- Born: 16 January 1926 Alaveddy, Ceylon
- Died: 3 November 2015 (aged 89) Jaffna, Sri Lanka
- Education: Ceylon Technical College; University of Sheffield;
- Occupation: Academic

= S. Mahalingam (engineer) =

Sri Lankan academic (1926–2015)

Selvadurai Mahalingam (16 January 1926 - 3 November 2015) was a Sri Lankan Tamil mechanical engineer and academic.

==Early life and family==
Mahalingam was born on 16 January 1926 in Alaveddy in northern Ceylon. He was the son of Selvadurai and Nagamma Sellasaraswathy. When he was young his family moved to Malaya. He was educated at Maxwell School and Victoria College in Malaya. He returned to Ceylon aged 20 and joined Ceylon Technical College in 1946, graduating with a first class B.Sc.Eng. degree. He received a Ph.D. degree from the University of Sheffield in 1956.

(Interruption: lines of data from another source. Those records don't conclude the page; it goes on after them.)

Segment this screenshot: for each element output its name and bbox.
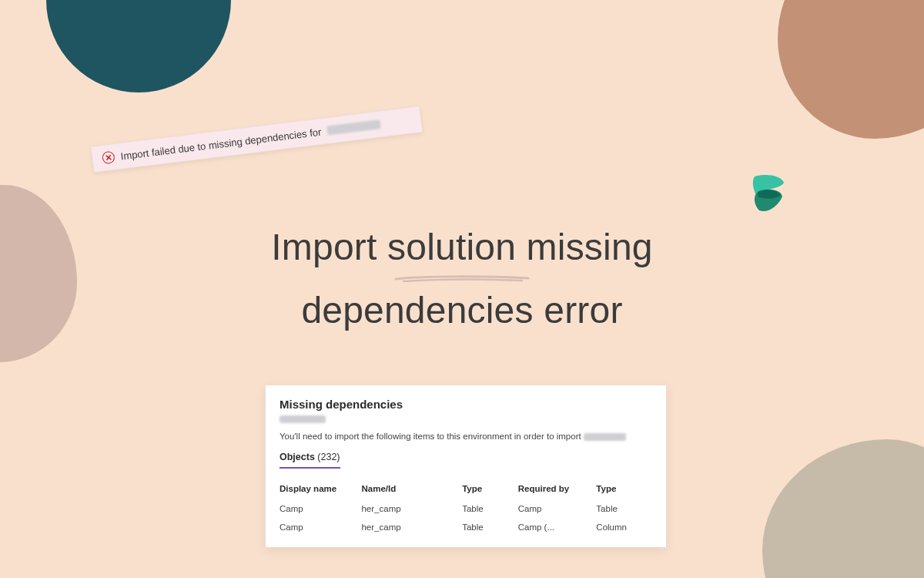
redacted-text bbox=[326, 119, 381, 135]
decor-blob-bottom-right bbox=[762, 439, 924, 578]
panel-subtitle-redacted bbox=[280, 413, 652, 424]
missing-dependencies-panel: Missing dependencies You'll need to impo… bbox=[266, 385, 666, 547]
thumbnail-canvas: ✕ Import failed due to missing dependenc… bbox=[0, 0, 924, 578]
hand-underline-icon bbox=[393, 274, 531, 282]
table-row: Camp her_camp Table Camp (... Column bbox=[280, 518, 652, 536]
panel-title: Missing dependencies bbox=[280, 398, 652, 411]
power-platform-logo-icon bbox=[750, 173, 785, 215]
error-message: Import failed due to missing dependencie… bbox=[120, 126, 322, 162]
col-type: Type bbox=[462, 484, 518, 493]
col-display-name: Display name bbox=[280, 484, 361, 493]
col-type-2: Type bbox=[596, 484, 652, 493]
redacted-text bbox=[584, 433, 626, 441]
error-banner: ✕ Import failed due to missing dependenc… bbox=[91, 106, 423, 173]
panel-description: You'll need to import the following item… bbox=[280, 432, 652, 441]
table-header-row: Display name Name/Id Type Required by Ty… bbox=[280, 479, 652, 498]
error-icon: ✕ bbox=[102, 151, 116, 165]
tab-count: (232) bbox=[317, 452, 340, 462]
panel-tabs: Objects (232) bbox=[280, 449, 652, 469]
tab-label: Objects bbox=[280, 452, 315, 462]
col-required-by: Required by bbox=[518, 484, 597, 493]
decor-blob-top-right bbox=[778, 0, 924, 139]
table-row: Camp her_camp Table Camp Table bbox=[280, 499, 652, 518]
tab-objects[interactable]: Objects (232) bbox=[280, 449, 340, 469]
title-line-1: Import solution missing bbox=[0, 223, 924, 271]
page-title: Import solution missing dependencies err… bbox=[0, 223, 924, 335]
col-name-id: Name/Id bbox=[361, 484, 462, 493]
dependencies-table: Display name Name/Id Type Required by Ty… bbox=[280, 479, 652, 536]
title-line-2: dependencies error bbox=[0, 287, 924, 334]
decor-blob-teal bbox=[46, 0, 231, 92]
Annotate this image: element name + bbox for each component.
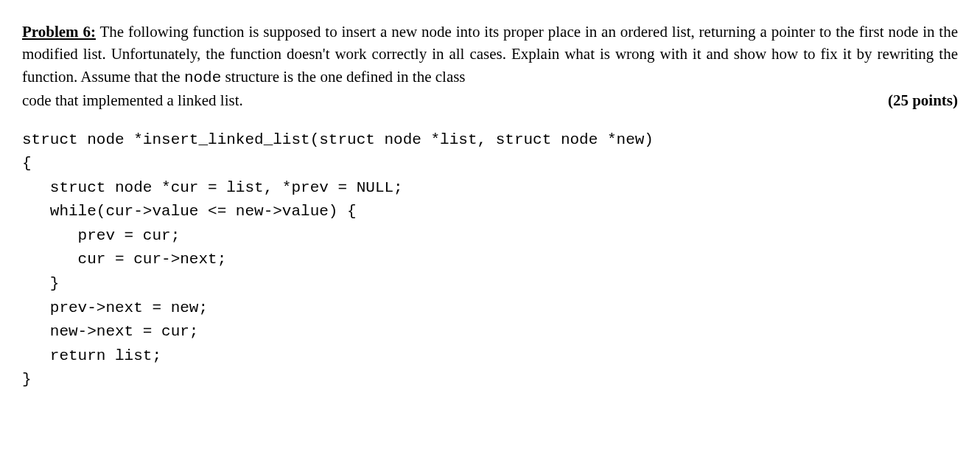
problem-text-part1: The following function is supposed to in…: [22, 23, 958, 86]
code-block: struct node *insert_linked_list(struct n…: [22, 128, 958, 392]
problem-last-line: code that implemented a linked list. (25…: [22, 89, 958, 111]
problem-label: Problem 6:: [22, 23, 96, 41]
problem-text-part2: structure is the one defined in the clas…: [221, 68, 465, 86]
problem-statement: Problem 6: The following function is sup…: [22, 21, 958, 112]
inline-code-node: node: [184, 69, 221, 86]
problem-last-line-text: code that implemented a linked list.: [22, 89, 243, 111]
points-label: (25 points): [888, 89, 958, 111]
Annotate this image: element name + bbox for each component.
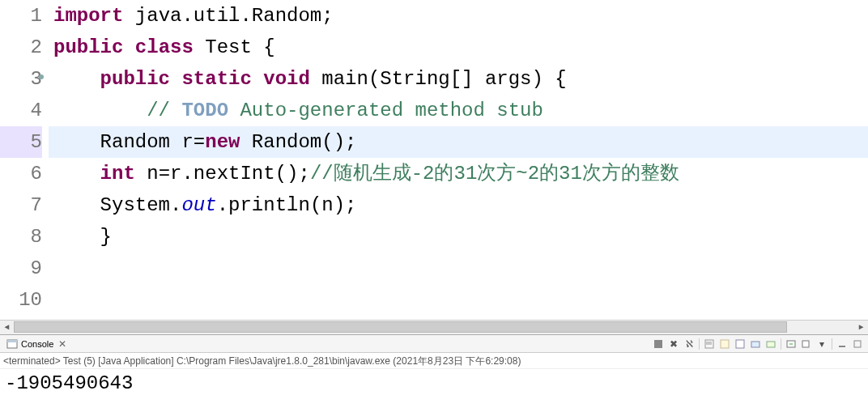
code-line[interactable] bbox=[49, 253, 868, 284]
scrollbar-track[interactable] bbox=[14, 321, 854, 334]
console-icon bbox=[6, 338, 18, 350]
code-line[interactable]: // TODO Auto-generated method stub bbox=[49, 95, 868, 126]
remove-launch-button[interactable]: ✖ bbox=[666, 337, 681, 351]
minimize-button[interactable] bbox=[835, 337, 849, 351]
code-line[interactable]: } bbox=[49, 221, 868, 253]
line-number-gutter: 12345678910 bbox=[0, 0, 49, 320]
code-line[interactable] bbox=[49, 284, 868, 316]
line-number: 10 bbox=[0, 284, 42, 316]
svg-rect-13 bbox=[854, 341, 861, 347]
svg-rect-12 bbox=[839, 346, 845, 347]
line-number: 2 bbox=[0, 32, 42, 63]
scroll-right-icon[interactable]: ► bbox=[854, 321, 868, 334]
svg-rect-6 bbox=[721, 340, 729, 348]
code-line[interactable]: Random r=new Random(); bbox=[49, 126, 868, 158]
remove-all-terminated-button[interactable]: ℵ bbox=[682, 337, 696, 351]
code-editor[interactable]: 12345678910 import java.util.Random;publ… bbox=[0, 0, 868, 334]
svg-rect-9 bbox=[767, 342, 775, 347]
console-status: <terminated> Test (5) [Java Application]… bbox=[0, 353, 868, 369]
console-tabbar: Console ✕ ✖ ℵ ▾ bbox=[0, 335, 868, 353]
display-selected-button[interactable] bbox=[784, 337, 798, 351]
console-tab[interactable]: Console ✕ bbox=[3, 338, 70, 350]
pin-console-button[interactable] bbox=[764, 337, 778, 351]
code-body[interactable]: import java.util.Random;public class Tes… bbox=[49, 0, 868, 320]
line-number: 8 bbox=[0, 221, 42, 253]
svg-rect-2 bbox=[654, 340, 662, 348]
line-number: 4 bbox=[0, 95, 42, 126]
override-marker-icon bbox=[39, 74, 44, 79]
svg-rect-11 bbox=[802, 341, 809, 347]
code-line[interactable]: public class Test { bbox=[49, 32, 868, 63]
dropdown-arrow-icon[interactable]: ▾ bbox=[815, 337, 829, 351]
scrollbar-thumb[interactable] bbox=[14, 321, 787, 333]
svg-rect-8 bbox=[751, 342, 760, 347]
line-number: 6 bbox=[0, 158, 42, 189]
close-icon[interactable]: ✕ bbox=[58, 338, 66, 350]
code-line[interactable]: import java.util.Random; bbox=[49, 0, 868, 32]
console-output[interactable]: -1905490643 bbox=[0, 369, 868, 397]
terminate-button[interactable] bbox=[651, 337, 666, 351]
clear-console-button[interactable] bbox=[702, 337, 717, 351]
svg-rect-7 bbox=[736, 340, 744, 348]
console-toolbar: ✖ ℵ ▾ bbox=[651, 337, 865, 351]
scroll-left-icon[interactable]: ◄ bbox=[0, 321, 14, 334]
maximize-button[interactable] bbox=[850, 337, 865, 351]
code-line[interactable]: System.out.println(n); bbox=[49, 189, 868, 221]
show-console-button[interactable] bbox=[748, 337, 763, 351]
svg-rect-1 bbox=[7, 340, 17, 342]
line-number: 7 bbox=[0, 189, 42, 221]
word-wrap-button[interactable] bbox=[733, 337, 747, 351]
scroll-lock-button[interactable] bbox=[717, 337, 732, 351]
horizontal-scrollbar[interactable]: ◄ ► bbox=[0, 320, 868, 334]
console-tab-label: Console bbox=[21, 339, 53, 349]
console-panel: Console ✕ ✖ ℵ ▾ <terminated> Test (5) [J… bbox=[0, 334, 868, 412]
code-line[interactable]: public static void main(String[] args) { bbox=[49, 63, 868, 95]
code-line[interactable]: int n=r.nextInt();//随机生成-2的31次方~2的31次方的整… bbox=[49, 158, 868, 189]
line-number: 1 bbox=[0, 0, 42, 32]
line-number: 9 bbox=[0, 253, 42, 284]
line-number: 5 bbox=[0, 126, 42, 158]
open-console-dropdown[interactable] bbox=[799, 337, 814, 351]
line-number: 3 bbox=[0, 63, 42, 95]
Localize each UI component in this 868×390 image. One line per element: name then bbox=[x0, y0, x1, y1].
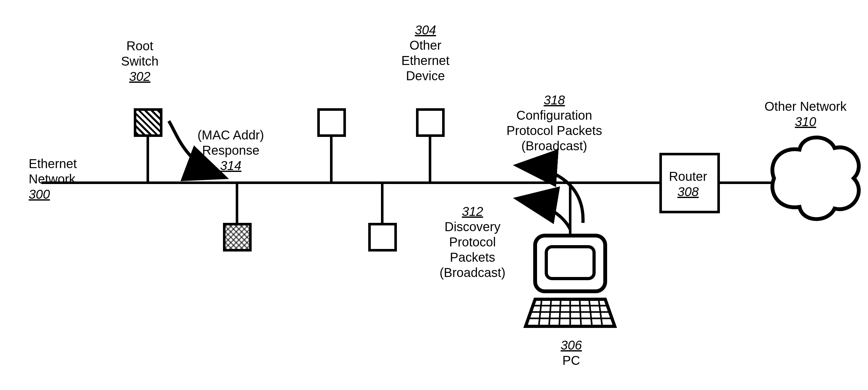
diagram-canvas: Ethernet Network 300 Root Switch 302 304… bbox=[0, 0, 868, 390]
config-label: 318 Configuration Protocol Packets (Broa… bbox=[506, 92, 602, 154]
response-label: (MAC Addr) Response 314 bbox=[197, 127, 264, 173]
arrows bbox=[0, 0, 868, 390]
discovery-label: 312 Discovery Protocol Packets (Broadcas… bbox=[440, 204, 505, 280]
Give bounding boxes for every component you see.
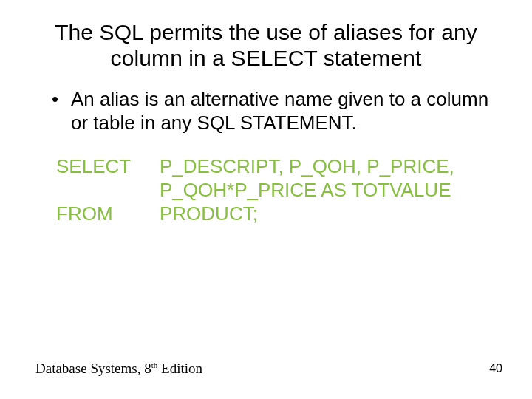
footer-book-suffix: Edition (157, 361, 202, 376)
sql-select-line-2: P_QOH*P_PRICE AS TOTVALUE (160, 179, 454, 202)
footer-book-sup: th (151, 361, 158, 369)
sql-from-row: FROM PRODUCT; (56, 202, 497, 226)
slide-title: The SQL permits the use of aliases for a… (35, 19, 497, 72)
page-number: 40 (489, 362, 502, 375)
slide: The SQL permits the use of aliases for a… (0, 0, 532, 399)
sql-select-row: SELECT P_DESCRIPT, P_QOH, P_PRICE, P_QOH… (56, 155, 497, 202)
sql-select-line-1: P_DESCRIPT, P_QOH, P_PRICE, (160, 155, 454, 179)
sql-keyword-from: FROM (56, 202, 160, 226)
footer-book-prefix: Database Systems, 8 (35, 361, 151, 376)
bullet-list: An alias is an alternative name given to… (35, 88, 497, 134)
sql-keyword-select: SELECT (56, 155, 160, 179)
sql-example: SELECT P_DESCRIPT, P_QOH, P_PRICE, P_QOH… (56, 155, 497, 225)
sql-select-clause: P_DESCRIPT, P_QOH, P_PRICE, P_QOH*P_PRIC… (160, 155, 454, 202)
sql-from-clause: PRODUCT; (160, 202, 258, 226)
bullet-item: An alias is an alternative name given to… (56, 88, 497, 134)
footer-book-title: Database Systems, 8th Edition (35, 361, 202, 377)
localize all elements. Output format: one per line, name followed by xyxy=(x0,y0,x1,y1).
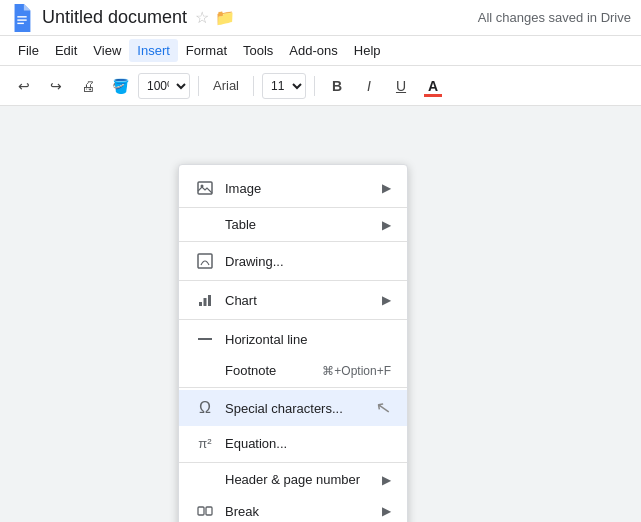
insert-drawing-item[interactable]: Drawing... xyxy=(179,244,407,278)
folder-icon[interactable]: 📁 xyxy=(215,8,235,27)
chart-icon xyxy=(195,290,215,310)
insert-table-item[interactable]: Table ▶ xyxy=(179,210,407,239)
menu-section-4: Chart ▶ xyxy=(179,281,407,320)
insert-special-chars-label: Special characters... xyxy=(225,401,372,416)
menu-bar: File Edit View Insert Format Tools Add-o… xyxy=(0,36,641,66)
menu-insert[interactable]: Insert xyxy=(129,39,178,62)
paint-format-button[interactable]: 🪣 xyxy=(106,72,134,100)
hline-icon xyxy=(195,329,215,349)
break-icon xyxy=(195,501,215,521)
svg-rect-6 xyxy=(199,302,202,306)
image-icon xyxy=(195,178,215,198)
undo-button[interactable]: ↩ xyxy=(10,72,38,100)
insert-drawing-label: Drawing... xyxy=(225,254,391,269)
svg-rect-0 xyxy=(17,16,26,17)
insert-break-item[interactable]: Break ▶ xyxy=(179,494,407,522)
insert-hline-label: Horizontal line xyxy=(225,332,391,347)
font-selector[interactable]: Arial xyxy=(207,72,245,100)
break-arrow-icon: ▶ xyxy=(382,504,391,518)
pi-icon: π² xyxy=(195,433,215,453)
document-title[interactable]: Untitled document xyxy=(42,7,187,28)
insert-chart-item[interactable]: Chart ▶ xyxy=(179,283,407,317)
insert-special-chars-item[interactable]: Ω Special characters... ↖ xyxy=(179,390,407,426)
redo-button[interactable]: ↪ xyxy=(42,72,70,100)
insert-chart-label: Chart xyxy=(225,293,372,308)
docs-logo-icon xyxy=(10,4,34,32)
svg-rect-7 xyxy=(204,298,207,306)
omega-icon: Ω xyxy=(195,398,215,418)
italic-button[interactable]: I xyxy=(355,72,383,100)
menu-file[interactable]: File xyxy=(10,39,47,62)
toolbar-divider-1 xyxy=(198,76,199,96)
chart-arrow-icon: ▶ xyxy=(382,293,391,307)
insert-equation-item[interactable]: π² Equation... xyxy=(179,426,407,460)
menu-section-1: Image ▶ xyxy=(179,169,407,208)
cursor-indicator: ↖ xyxy=(374,396,393,420)
insert-hline-item[interactable]: Horizontal line xyxy=(179,322,407,356)
insert-equation-label: Equation... xyxy=(225,436,391,451)
toolbar: ↩ ↪ 🖨 🪣 100% Arial 11 B I U A xyxy=(0,66,641,106)
insert-image-item[interactable]: Image ▶ xyxy=(179,171,407,205)
star-icon[interactable]: ☆ xyxy=(195,8,209,27)
menu-section-7: Header & page number ▶ Break ▶ xyxy=(179,463,407,522)
font-size-select[interactable]: 11 xyxy=(262,73,306,99)
menu-section-5: Horizontal line Footnote ⌘+Option+F xyxy=(179,320,407,388)
title-bar: Untitled document ☆ 📁 All changes saved … xyxy=(0,0,641,36)
toolbar-divider-3 xyxy=(314,76,315,96)
saved-status: All changes saved in Drive xyxy=(478,10,631,25)
menu-section-6: Ω Special characters... ↖ π² Equation... xyxy=(179,388,407,463)
menu-section-3: Drawing... xyxy=(179,242,407,281)
svg-rect-10 xyxy=(198,507,204,515)
insert-image-label: Image xyxy=(225,181,372,196)
insert-table-label: Table xyxy=(225,217,372,232)
menu-format[interactable]: Format xyxy=(178,39,235,62)
menu-addons[interactable]: Add-ons xyxy=(281,39,345,62)
menu-view[interactable]: View xyxy=(85,39,129,62)
insert-header-label: Header & page number xyxy=(225,472,372,487)
underline-button[interactable]: U xyxy=(387,72,415,100)
menu-edit[interactable]: Edit xyxy=(47,39,85,62)
insert-footnote-item[interactable]: Footnote ⌘+Option+F xyxy=(179,356,407,385)
header-arrow-icon: ▶ xyxy=(382,473,391,487)
svg-rect-3 xyxy=(198,182,212,194)
insert-footnote-label: Footnote xyxy=(225,363,302,378)
menu-tools[interactable]: Tools xyxy=(235,39,281,62)
menu-section-2: Table ▶ xyxy=(179,208,407,242)
print-button[interactable]: 🖨 xyxy=(74,72,102,100)
svg-rect-11 xyxy=(206,507,212,515)
menu-help[interactable]: Help xyxy=(346,39,389,62)
drawing-icon xyxy=(195,251,215,271)
svg-rect-2 xyxy=(17,22,24,23)
text-color-button[interactable]: A xyxy=(419,72,447,100)
svg-rect-1 xyxy=(17,19,26,20)
table-arrow-icon: ▶ xyxy=(382,218,391,232)
insert-header-item[interactable]: Header & page number ▶ xyxy=(179,465,407,494)
zoom-select[interactable]: 100% xyxy=(138,73,190,99)
image-arrow-icon: ▶ xyxy=(382,181,391,195)
footnote-shortcut: ⌘+Option+F xyxy=(322,364,391,378)
insert-dropdown-menu: Image ▶ Table ▶ Drawing... xyxy=(178,164,408,522)
insert-break-label: Break xyxy=(225,504,372,519)
bold-button[interactable]: B xyxy=(323,72,351,100)
svg-rect-8 xyxy=(208,295,211,306)
toolbar-divider-2 xyxy=(253,76,254,96)
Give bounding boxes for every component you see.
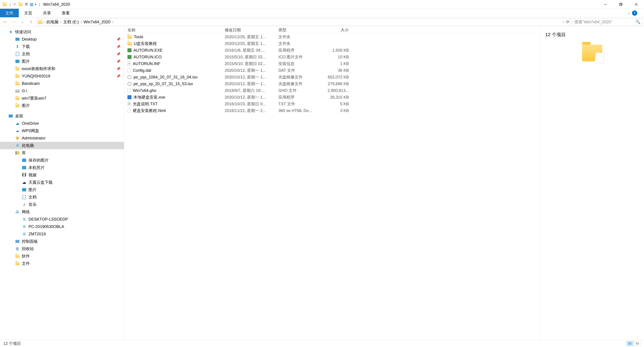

Mahalingam married Devaki.

==Career==
Mahalingam joined the Engineering Faculty of the University of Ceylon (later University of Ceylon, Peradeniya, University of Peradeniya) when it was established in 1950. In 1958 he wrote highly acclaimed research paper on vibration, Vibration of Branched System: A Displacement Excitation Approach, which was published in the Journal of Applied Mechanics. Mahalingam received a D.Sc.Eng. degree from the University of London after which he was promoted to professor. After retirement in 1991 he served as an emeritus professor at the University of Peradeniya.

Mahalingam received the Vidya Jyothi honour in 2005. He died on 3 November 2015 at the private North Central Hospital in Jaffna.